[Records for this exercise Boundary: Start]

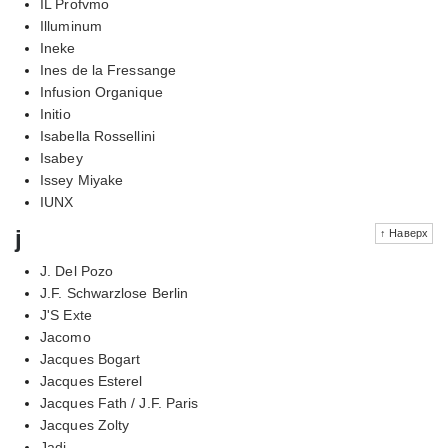
IL Profvmo
Illuminum
Ineke
Ines de la Fressange
Infusion Organique
Initio
Isabella Rossellini
Isabey
Issey Miyake
IUNX
j
↑ Наверх
J. Del Pozo
J.F. Schwarzlose Berlin
J'S Exte
Jacomo
Jacques Bogart
Jacques Esterel
Jacques Fath / J.F. Paris
Jacques Zolty
Jadi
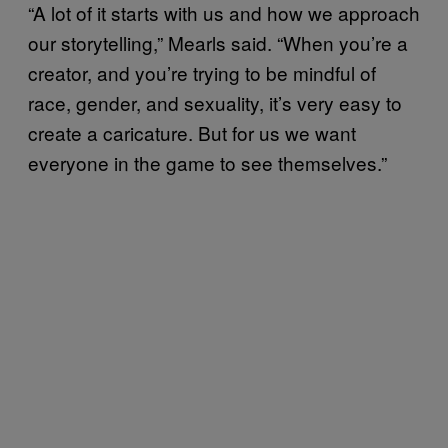
“A lot of it starts with us and how we approach
our storytelling,” Mearls said. “When you’re a
creator, and you’re trying to be mindful of
race, gender, and sexuality, it’s very easy to
create a caricature. But for us we want
everyone in the game to see themselves.”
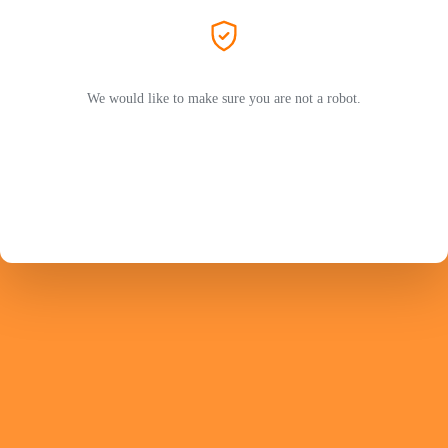
We would like to make sure you are not a robot.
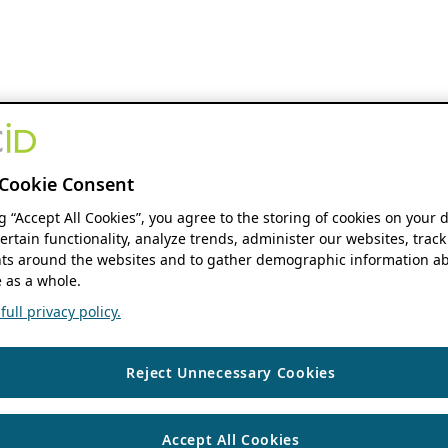
Cookie Consent
ng “Accept All Cookies”, you agree to the storing of cookies on your 
ertain functionality, analyze trends, administer our websites, track
s around the websites and to gather demographic information ab
 as a whole.
ull privacy policy.
Reject Unnecessary Cookies
Accept All Cookies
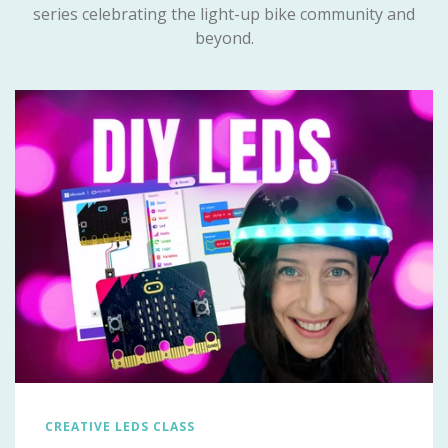
series celebrating the light-up bike community and
beyond.
CREATIVE LEDS CLASS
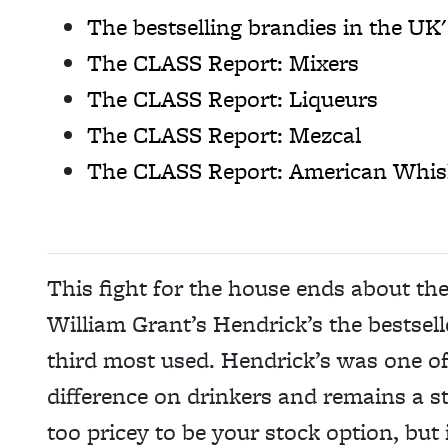
The bestselling brandies in the UK'
The CLASS Report: Mixers
The CLASS Report: Liqueurs
The CLASS Report: Mezcal
The CLASS Report: American Whis
This fight for the house ends about th
William Grant’s Hendrick’s the bestsell
third most used. Hendrick’s was one of t
difference on drinkers and remains a str
too pricey to be your stock option, but i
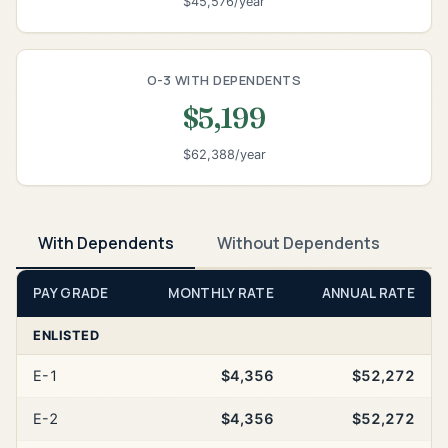
$45,576/year
O-3 WITH DEPENDENTS
$5,199
$62,388/year
With Dependents
Without Dependents
PAY GRADE
MONTHLY RATE
ANNUAL RATE
ENLISTED
E-1
$4,356
$52,272
E-2
$4,356
$52,272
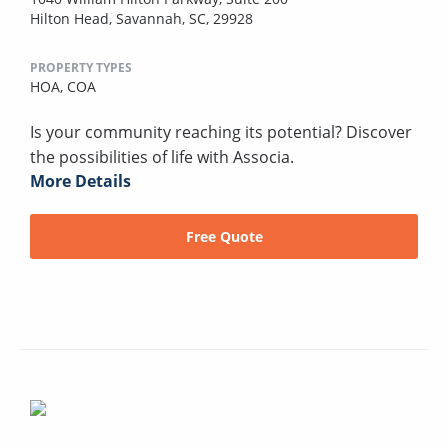
Hilton Head, Savannah, SC, 29928
PROPERTY TYPES
HOA,
COA
Is your community reaching its potential? Discover
the possibilities of life with Associa.
More Details
Free Quote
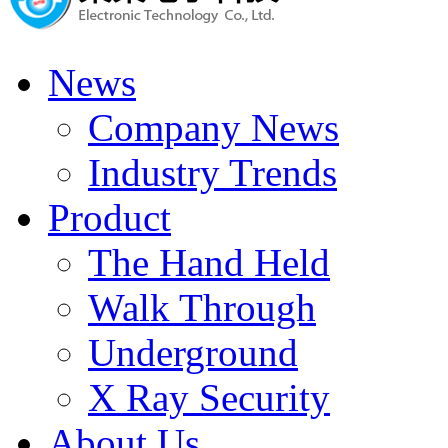
News
Company News
Industry Trends
Product
The Hand Held
Walk Through
Underground
X Ray Security
About Us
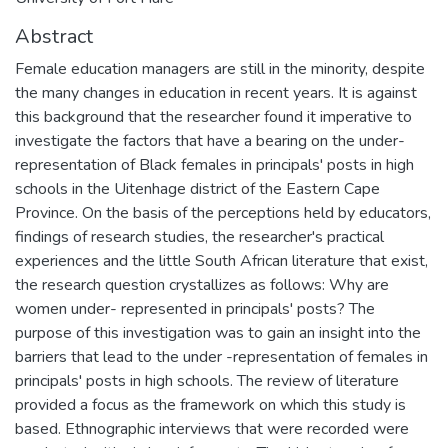
Abstract
Female education managers are still in the minority, despite
the many changes in education in recent years. It is against
this background that the researcher found it imperative to
investigate the factors that have a bearing on the under-
representation of Black females in principals' posts in high
schools in the Uitenhage district of the Eastern Cape
Province. On the basis of the perceptions held by educators,
findings of research studies, the researcher's practical
experiences and the little South African literature that exist,
the research question crystallizes as follows: Why are
women under- represented in principals' posts? The
purpose of this investigation was to gain an insight into the
barriers that lead to the under -representation of females in
principals' posts in high schools. The review of literature
provided a focus as the framework on which this study is
based. Ethnographic interviews that were recorded were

[Records for this exercise Boundary: End]

» **Work required**
Write out the records once more, exactly as they stand, with no images.

» **Answer to this exercise**
IL Profvmo
Illuminum
Ineke
Ines de la Fressange
Infusion Organique
Initio
Isabella Rossellini
Isabey
Issey Miyake
IUNX
j
↑ Наверх
J. Del Pozo
J.F. Schwarzlose Berlin
J'S Exte
Jacomo
Jacques Bogart
Jacques Esterel
Jacques Fath / J.F. Paris
Jacques Zolty
Jadi
“A lot of it starts with us and how we approach
our storytelling,” Mearls said. “When you’re a
creator, and you’re trying to be mindful of
race, gender, and sexuality, it’s very easy to
create a caricature. But for us we want
everyone in the game to see themselves.”
We would like to make sure you are not a robot.
Cookie Consent
ng “Accept All Cookies”, you agree to the storing of cookies on your 
ertain functionality, analyze trends, administer our websites, track
s around the websites and to gather demographic information ab
 as a whole.
ull privacy policy.
Reject Unnecessary Cookies
Accept All Cookies
series celebrating the light-up bike community and
beyond.
CREATIVE LEDS CLASS
The bestselling brandies in the UK'
The CLASS Report: Mixers
The CLASS Report: Liqueurs
The CLASS Report: Mezcal
The CLASS Report: American Whis
This fight for the house ends about th
William Grant’s Hendrick’s the bestsell
third most used. Hendrick’s was one of t
difference on drinkers and remains a str
too pricey to be your stock option, but i
$45,576/year
O-3 WITH DEPENDENTS
$5,199
$62,388/year
With Dependents
Without Dependents
PAY GRADE
MONTHLY RATE
ANNUAL RATE
ENLISTED
E-1
$4,356
$52,272
E-2
$4,356
$52,272
Hilton Head, Savannah, SC, 29928
PROPERTY TYPES
HOA,
COA
Is your community reaching its potential? Discover
the possibilities of life with Associa.
More Details
Free Quote
News
Company News
Industry Trends
Product
The Hand Held
Walk Through
Underground
X Ray Security
About Us
Abstract
Female education managers are still in the minority, despite
the many changes in education in recent years. It is against
this background that the researcher found it imperative to
investigate the factors that have a bearing on the under-
representation of Black females in principals' posts in high
schools in the Uitenhage district of the Eastern Cape
Province. On the basis of the perceptions held by educators,
findings of research studies, the researcher's practical
experiences and the little South African literature that exist,
the research question crystallizes as follows: Why are
women under- represented in principals' posts? The
purpose of this investigation was to gain an insight into the
barriers that lead to the under -representation of females in
principals' posts in high schools. The review of literature
provided a focus as the framework on which this study is
based. Ethnographic interviews that were recorded were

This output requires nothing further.